Single by Anna Wise

from the EP The Feminine: Act I
- Released: March 7, 2016
- Genre: Pop rap
- Length: 2:26
- Label: N/A
- Songwriter: Anna Wise
- Producers: Daddy Kev; B. Lewis; Christian McBride; Zeke Mishanec; Dane Orr; Anna Wise;

Anna Wise singles chronology
| "Precious Possession" (2016) | "BitchSlut" (2016) | "Coconuts" (2017) |

Music video
- "BitchSlut" on YouTube

= BitchSlut =

2016 song

"BitchSlut" is a song by the American singer Anna Wise. It was released as her second single on March 7, 2016 (the day before International Women's Day), and appears on her debut EP The Feminine: Act I. The song (which has a music video) is a feminist anthem inspired by an experience Wise had with sexual harassment in her youth. "BitchSlut" appeared on some best-of lists and was preceded by the single "Precious Possession" and followed by the single "Coconuts".

== Background and content ==
According to Wise, the inspiration for the song stems from an altercation she had when she was eleven years old. A car of older men approached her and verbally sexually harassed her, which she responded to by giving the finger. She later cried; Wise dedicates "BitchSlut" to her younger self.

"BitchSlut" is a feminist anthem about sexism. She opens the song with a line HuffPost described as a "powerful (and entirely accurate)" message about women feeling underpowered. The track then takes the form of a list of stereotypes, with Wise criticizing each one. The song's production has been described as "infectious" and "post-Dilla", with "floating synths and booming drum breaks". Some journalists consider the vocals to be part rap, part singing, and their style to be jagged and glossy.

Wise described the track as a "clear ... declaration of freedom" about the double standards she believes men expect of women, with the chorus "I, I know what kind you are / If I say no, I’m a bitch / Say yes, I’m a slut" manifesting this meaning. The refrain transition has been compared to the style of the American rock band Dirty Projectors. She also said that she wanted to talk about herself because of her gender, calling it "kind of selfish". The song takes part in the feminist discussion of altering the contexts of the insults bitch and slut to positively reappropriate them.

== Critical reception ==
Tess Koman of Cosmopolitan called "BitchSlut" "lovely, uplifting, [and] head-bopping". Paul Demerritt of Creative Loafing believed the single was "standout" on its EP. Teresa Jusino of The Mary Sue noted the single's replayability, saying it "will be the next track you can't stop listening to". Jenavieve Hatch of HuffPost hoped it would become the song of the summer, with Spin calling the song's refrain the "most casually patriarchy-dismantling" of 2016.

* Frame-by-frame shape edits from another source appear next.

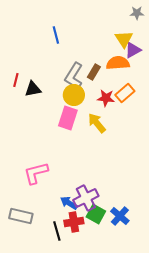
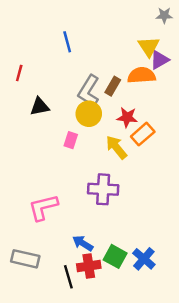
red line: (16, 80) -> (19, 73), moved
orange rectangle: (125, 93) -> (143, 134), moved
pink rectangle: (68, 118) -> (71, 140), moved, size x0.6
purple cross: (86, 198) -> (103, 189), moved, turned 30

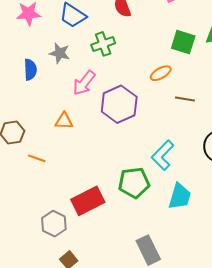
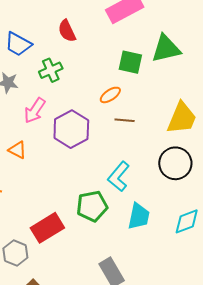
brown line: (185, 99) -> (125, 120), moved
orange triangle: (64, 121) -> (17, 150), turned 30

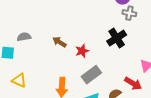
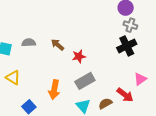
gray semicircle: (24, 37) -> (29, 43), moved
black cross: (117, 38) -> (127, 46), moved

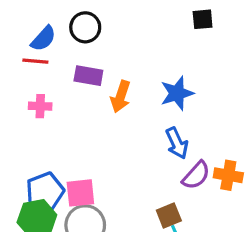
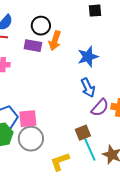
black square: (203, 19) -> (95, 11), moved
black circle: (85, 27) -> (41, 26), moved
orange arrow: (121, 96) -> (55, 41), moved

"BitchSlut" was listed as one of the best songs of the week by Stereogum and Consequence. It also made year-end lists, including Shawn Setaro of Complex's ten favorite songs of the year and "The 50 Best Protest Songs of 2016" by The Village Voice.

== Music video ==
The song was released alongside a homemade music video, in which Wise features as the lone actor, wearing sunglasses. Throughout the video, she appears in various settings, including a bedroom, in a swimming pool, in a bathtub, and in the outdoors. The video was directed by Wise and filmed by Patti Miller.